PITTSBURG, Kan. — Over the last few months, Highway 69 just north of Pittsburg has been taken over by orange cones and construction zone signs as the next leg of the long-anticipated expansion of Highway 69 finally got underway. But it looks like the orange cones will be traveling north after Overland Park City Council approved the construction of express toll lanes between 103rd street and 173rd street in the Johnson County city.
In a 10-2 vote, the council approved building express toll lanes on each side of the highway, with the hope that the lanes will help with the major congestion problem the section of the highway has during rush hour.
According to 69Express, a website created by the Kansas Department of Transportation, Kansas Turnpike Authority and the City of Overland Park detailing the expansion of the section of Highway 69, instead of opting for simply expanding the road with extra lanes with no tolls, building the express toll lanes — which could charge between a $.50 and $1.75 per trip — allows Overland Park financial relief for the project.
“Kansas has many serious transportation needs that must be addressed, and state funding is limited,” the website about the project says. “State dollars will be the primary source of funding to improve U.S. 69, but local contributions help advance important projects more quickly and help ensure that such projects more fully meet local transportation needs.
“Express toll lanes offer a funding solution for Overland Park’s local contribution. As the tolls are collected, that revenue would reimburse KDOT for the initial construction investment of the new lanes over the next 20 or 30 years.”
According to the Shawnee Mission Post, the plan now needs to be approved by the Kansas Turnpike Authority and the State Finance Council, which includes leaders from the state legislature and the governor.
If approved by the two entities, work on constructing the toll lanes could begin as early as next year.
According to the Post, expansion of Highway 69 is one of KDOT’s top priorities, as the organization has often said it is the busiest four-lane highway in the state, but highway expansion projects can be hard to get off the ground as dwindling state funds have made it more difficult to back large projects.

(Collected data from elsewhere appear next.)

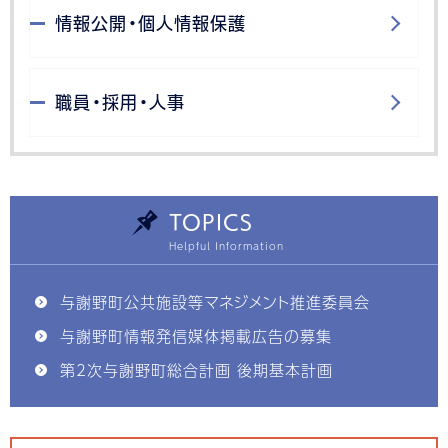
情報公開・個人情報保護
職員・採用・人事
TOPICS
与謝野町公共施設等マネジメント推進委員会
与謝野町情報発信媒体掲載広告の募集
第2次与謝野町総合計画 後期基本計画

However, as funding has dried up “KDOT has pitched cost-sharing partnerships like the express toll lanes plan proposed for U.S. 69 as a way to expedite long-delayed highway projects.”
With that in mind, that begs the question of whether toll lanes have been considered for the Crawford County portion of the highway expansion project currently underway. KDOT spokesperson Priscilla Petersen said they were not.
“As you know, two U.S. 69 expansion projects are currently under construction in Crawford County,” Petersen said. “Adding a toll lane to those two sections was not considered or proposed during the planning process, to my knowledge.”
Blake Benson, Highway 69 Association representative and President of the Pittsburg Chamber of Commerce said toll roads have never come up in conversation when discussing the southeast Kansas expansion of the highway, adding that he applauded the efforts of Overland Park and KDOT and thought adding the tolls was a good marker of growth.
“I think it’s a sign of continued growth on one of the state’s primary north-south corridors,” Benson said. “I think KDOT is doing a very good job at working with local communities to come up with solutions that work for that particular area.
“We’re in conversations with them [KDOT] about how to progress the southern end of the 69 Highway corridor and I really applaud them and Overland Park officials for coming to this agreement.”
Asked his thoughts on the Overland Park toll, Pittsburg City Manager Daron Hall said it didn’t affect the Pittsburg area.